**Exercise data**
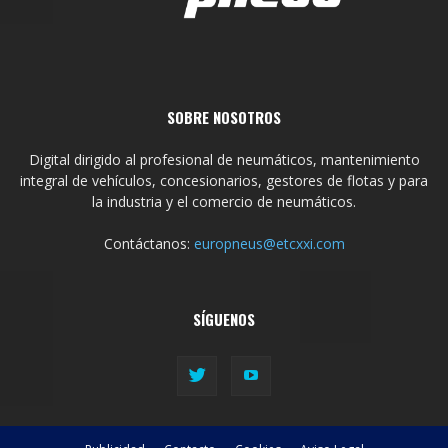
SOBRE NOSOTROS
Digital dirigido al profesional de neumáticos, mantenimiento
integral de vehículos, concesionarios, gestores de flotas y para
la industria y el comercio de neumáticos.
Contáctanos:
europneus@etcxxi.com
SÍGUENOS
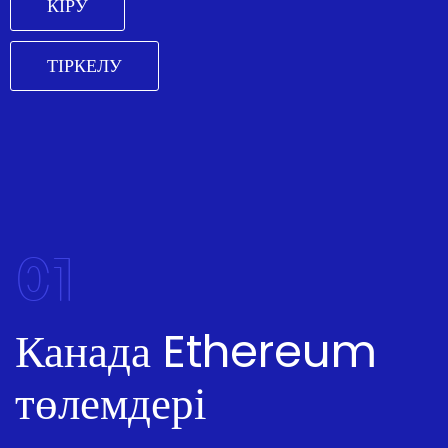
КІРУ
ТІРКЕЛУ
01
Канада Ethereum
төлемдері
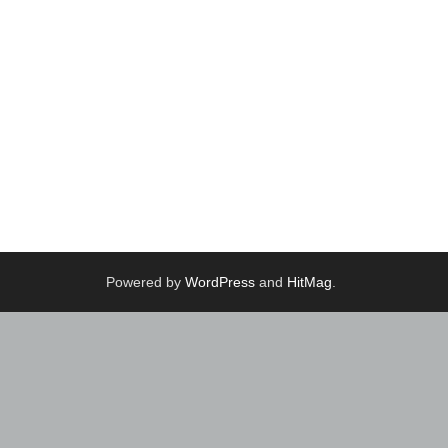
Powered by
WordPress
and
HitMag
.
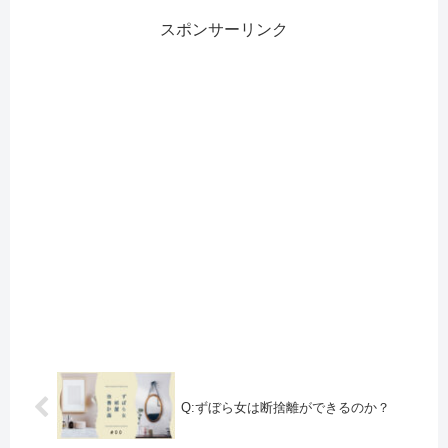
スポンサーリンク
Q:ずぼら女は断捨離ができるのか？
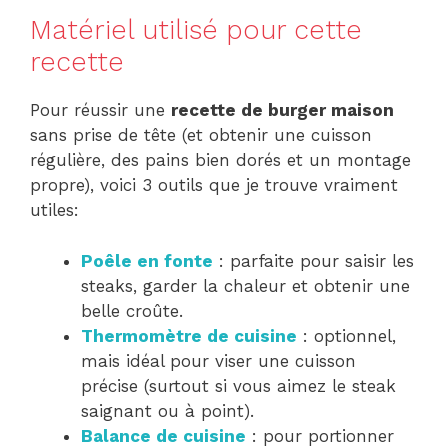
Matériel utilisé pour cette
recette
Pour réussir une
recette de burger maison
sans prise de tête (et obtenir une cuisson
régulière, des pains bien dorés et un montage
propre), voici 3 outils que je trouve vraiment
utiles:
Poêle en fonte
: parfaite pour saisir les
steaks, garder la chaleur et obtenir une
belle croûte.
Thermomètre de cuisine
: optionnel,
mais idéal pour viser une cuisson
précise (surtout si vous aimez le steak
saignant ou à point).
Balance de cuisine
: pour portionner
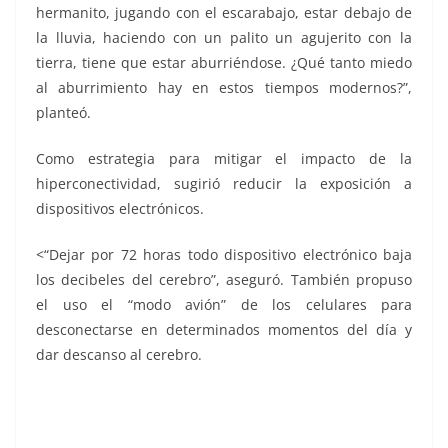
hermanito, jugando con el escarabajo, estar debajo de
la lluvia, haciendo con un palito un agujerito con la
tierra, tiene que estar aburriéndose. ¿Qué tanto miedo
al aburrimiento hay en estos tiempos modernos?”,
planteó.
Como estrategia para mitigar el impacto de la
hiperconectividad, sugirió reducir la exposición a
dispositivos electrónicos.
<“Dejar por 72 horas todo dispositivo electrónico baja
los decibeles del cerebro”, aseguró. También propuso
el uso el “modo avión” de los celulares para
desconectarse en determinados momentos del día y
dar descanso al cerebro.
Uso excesivo, Uso excesivo, Uso excesivo, Uso excesivo,
Uso excesivo, Uso excesivo, Uso excesivo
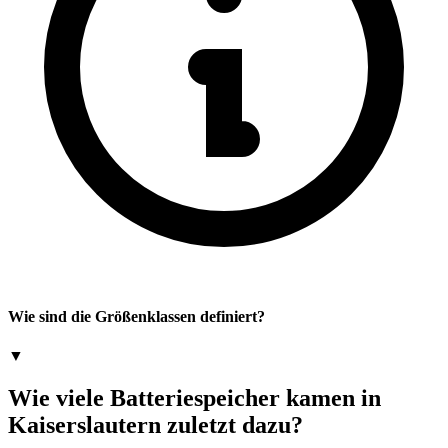
Wie sind die Größenklassen definiert?
▼
Wie viele Batteriespeicher kamen in
Kaiserslautern zuletzt dazu?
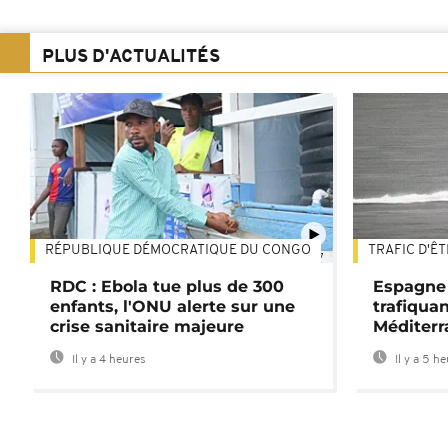
PLUS D'ACTUALITÉS
RÉPUBLIQUE DÉMOCRATIQUE DU CONGO
TRAFIC D'Ê
01:47
RDC : Ebola tue plus de 300
Espagne 
enfants, l'ONU alerte sur une
trafiqua
crise sanitaire majeure
Méditerr
Il y a 4 heures
Il y a 5 h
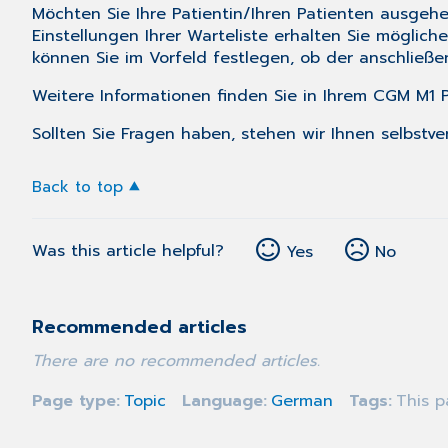
Möchten Sie Ihre Patientin/Ihren Patienten ausgehe
Einstellungen Ihrer Warteliste erhalten Sie möglich
können Sie im Vorfeld festlegen, ob der anschließe
Weitere Informationen finden Sie in Ihrem CGM M1
Sollten Sie Fragen haben, stehen wir Ihnen selbstve
Back to top
Was this article helpful?
Yes
No
Recommended articles
There are no recommended articles.
Page type
Topic
Language
German
Tags
This p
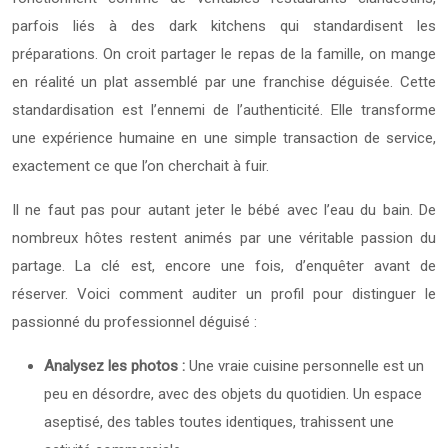
parfois liés à des dark kitchens qui standardisent les
préparations. On croit partager le repas de la famille, on mange
en réalité un plat assemblé par une franchise déguisée. Cette
standardisation est l’ennemi de l’authenticité. Elle transforme
une expérience humaine en une simple transaction de service,
exactement ce que l’on cherchait à fuir.
Il ne faut pas pour autant jeter le bébé avec l’eau du bain. De
nombreux hôtes restent animés par une véritable passion du
partage. La clé est, encore une fois, d’enquêter avant de
réserver. Voici comment auditer un profil pour distinguer le
passionné du professionnel déguisé :
Analysez les photos :
Une vraie cuisine personnelle est un
peu en désordre, avec des objets du quotidien. Un espace
aseptisé, des tables toutes identiques, trahissent une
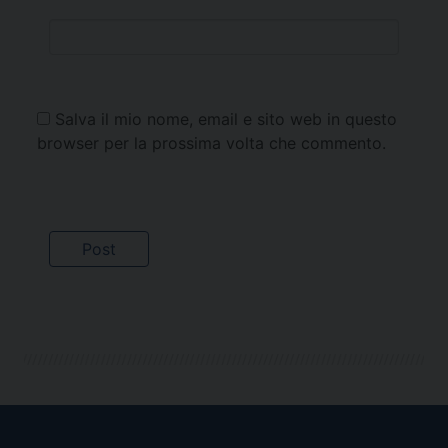
Salva il mio nome, email e sito web in questo
browser per la prossima volta che commento.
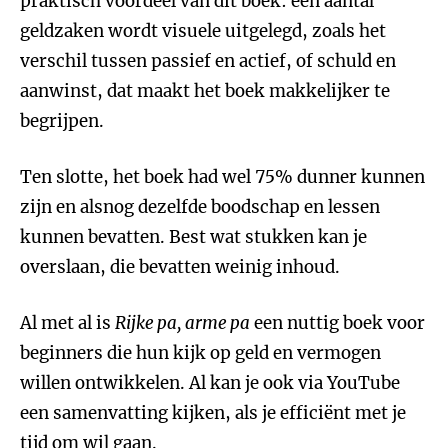
praktisch voordeel van dit boek: een aantal
geldzaken wordt visuele uitgelegd, zoals het
verschil tussen passief en actief, of schuld en
aanwinst, dat maakt het boek makkelijker te
begrijpen.
Ten slotte, het boek had wel 75% dunner kunnen
zijn en alsnog dezelfde boodschap en lessen
kunnen bevatten. Best wat stukken kan je
overslaan, die bevatten weinig inhoud.
Al met al is
Rijke pa, arme pa
een nuttig boek voor
beginners die hun kijk op geld en vermogen
willen ontwikkelen. Al kan je ook via YouTube
een samenvatting kijken, als je efficiënt met je
tijd om wil gaan.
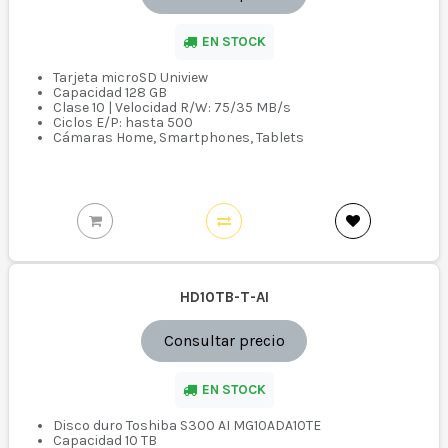
EN STOCK
Tarjeta microSD Uniview
Capacidad 128 GB
Clase 10 | Velocidad R/W: 75/35 MB/s
Ciclos E/P: hasta 500
Cámaras Home, Smartphones, Tablets
HD10TB-T-AI
Consultar precio
EN STOCK
Disco duro Toshiba S300 AI MG10ADA10TE
Capacidad 10 TB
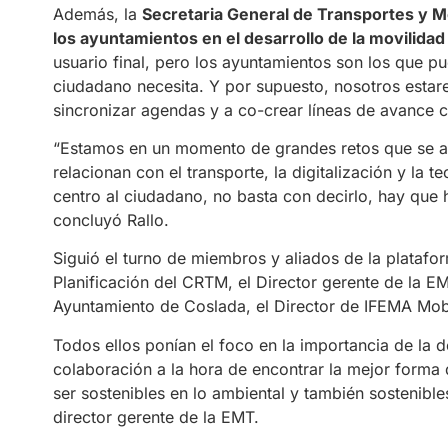
Además, la
Secretaria General de Transportes y Mo
los ayuntamientos en el desarrollo de la movilidad 
usuario final, pero los ayuntamientos son los que pu
ciudadano necesita. Y por supuesto, nosotros esta
sincronizar agendas y a co-crear líneas de avance c
“Estamos en un momento de grandes retos que se a
relacionan con el transporte, la digitalización y la
centro al ciudadano, no basta con decirlo, hay que 
concluyó Rallo.
Siguió el turno de miembros y aliados de la platafor
Planificación del CRTM, el Director gerente de la E
Ayuntamiento de Coslada, el Director de IFEMA Mo
Todos ellos ponían el foco en la importancia de la d
colaboración a la hora de encontrar la mejor forma
ser sostenibles en lo ambiental y también sostenibl
director gerente de la EMT.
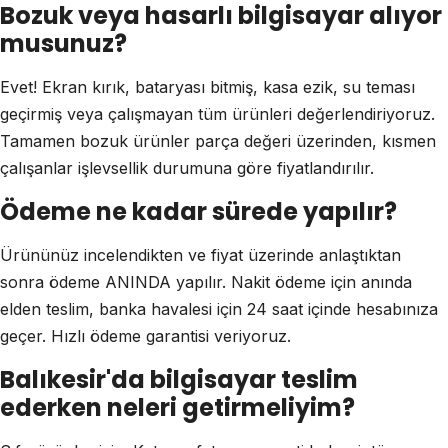
Bozuk veya hasarlı bilgisayar alıyor
musunuz?
Evet! Ekran kırık, bataryası bitmiş, kasa ezik, su teması
geçirmiş veya çalışmayan tüm ürünleri değerlendiriyoruz.
Tamamen bozuk ürünler parça değeri üzerinden, kısmen
çalışanlar işlevsellik durumuna göre fiyatlandırılır.
Ödeme ne kadar sürede yapılır?
Ürününüz incelendikten ve fiyat üzerinde anlaştıktan
sonra ödeme ANINDA yapılır. Nakit ödeme için anında
elden teslim, banka havalesi için 24 saat içinde hesabınıza
geçer. Hızlı ödeme garantisi veriyoruz.
Balıkesir'da bilgisayar teslim
ederken neleri getirmeliyim?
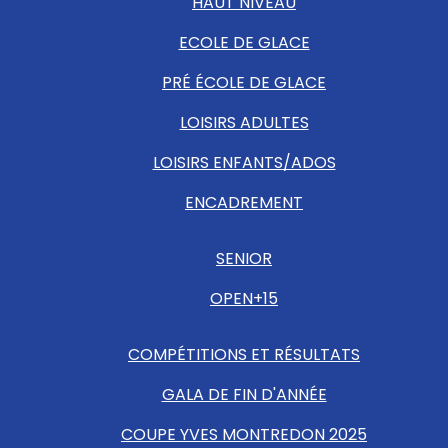
HAUT NIVEAU
ECOLE DE GLACE
PRÉ ÉCOLE DE GLACE
LOISIRS ADULTES
LOISIRS ENFANTS/ADOS
ENCADREMENT
SENIOR
OPEN+15
COMPÉTITIONS ET RÉSULTATS
GALA DE FIN D'ANNÉE
COUPE YVES MONTREDON 2025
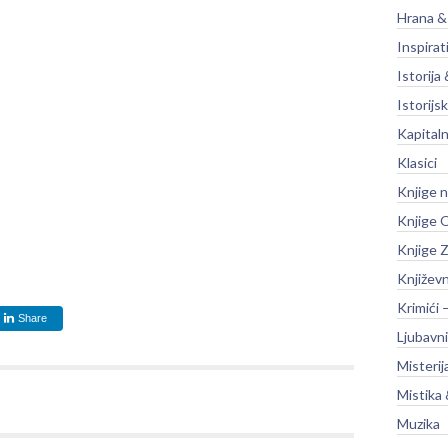
Hrana &
Inspirat
Istorija 
Istorijsk
Kapitaln
Klasici
Knjige 
Knjige O
Knjige Z
Književ
Krimići 
Share
Ljubavni
Misterij
Mistika 
Muzika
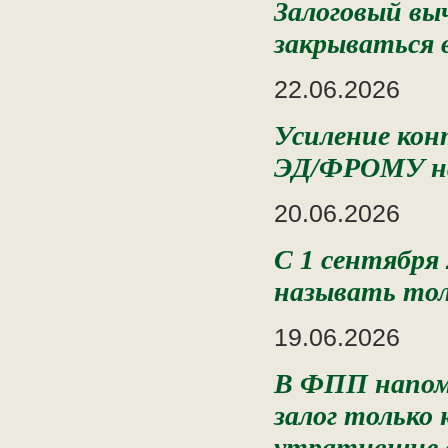
Залоговый вы
закрываться 
22.06.2026
Усиление кон
ЭД/ФРОМУ на
20.06.2026
С 1 сентября
называть тол
19.06.2026
В ФПП напомн
залог только 
утратившие с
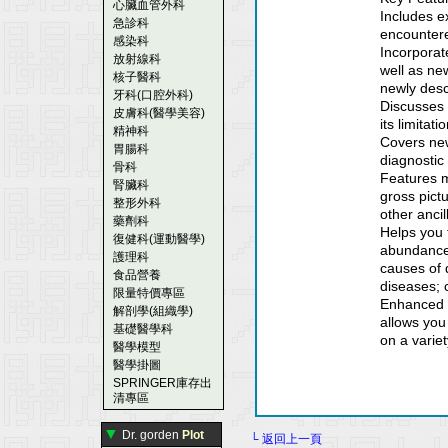
心臟血管外科
Includes e
急診科
encountere
感染科
Incorporat
放射線科
well as new
核子醫科
newly desc
牙科(口腔外科)
Discusses 
皮膚科(醫學美容)
its limitat
精神科
Covers new
胃腸科
diagnostic
骨科
Features m
腎臟科
gross pict
整形外科
other ancil
藥劑科
Helps you 
復健科(運動醫學)
abundance 
護理科
causes of d
食品營養
diseases; c
限量特價專區
Enhanced 
解剖學(組織學)
allows you 
基礎醫學科
on a variet
醫學模型
醫學掛圖
SPRINGER庫存出
清專區
▼
Dr. gorden
Plot
└ 返回上一頁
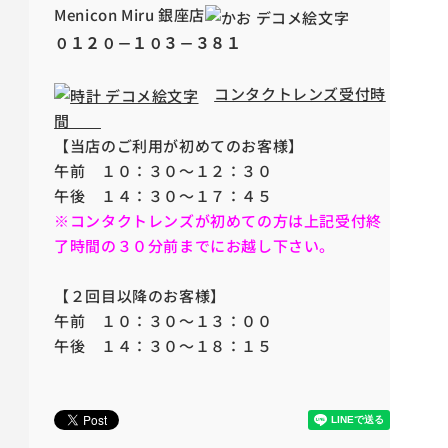
Menicon Miru 銀座店
０１２０－１０３－３８１
コンタクトレンズ受付時
間
【当店のご利用が初めてのお客様】
午前 １０：３０〜１２：３０
午後 １４：３０〜１７：４５
※コンタクトレンズが初めての方は上記受付終
了時間の３０分前までにお越し下さい。
【２回目以降のお客様】
午前 １０：３０〜１３：００
午後 １４：３０〜１８：１５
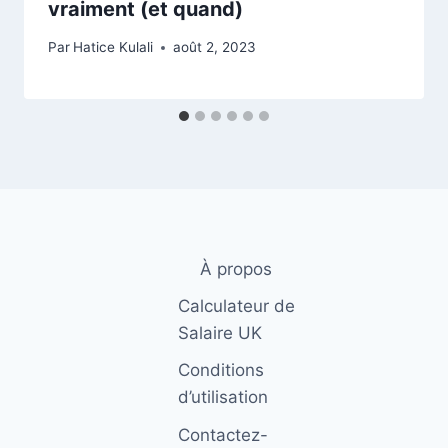
vraiment (et quand)
Par
Hatice Kulali
août 2, 2023
À propos
Calculateur de
Salaire UK
Conditions
d’utilisation
Contactez-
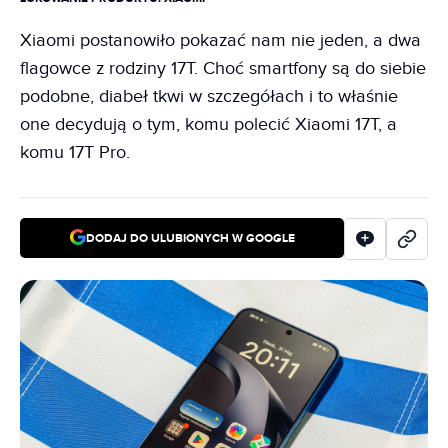
Xiaomi postanowiło pokazać nam nie jeden, a dwa
flagowce z rodziny 17T. Choć smartfony są do siebie
podobne, diabeł tkwi w szczegółach i to właśnie
one decydują o tym, komu polecić Xiaomi 17T, a
komu 17T Pro.
DODAJ DO ULUBIONYCH W GOOGLE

**Your goal**
Where does the word "cuisine" show up in the material? Copy out each line that has it.

**Answer to the problem**
Thermomètre de cuisine
Balance de cuisine
Une vraie cuisine personnelle est un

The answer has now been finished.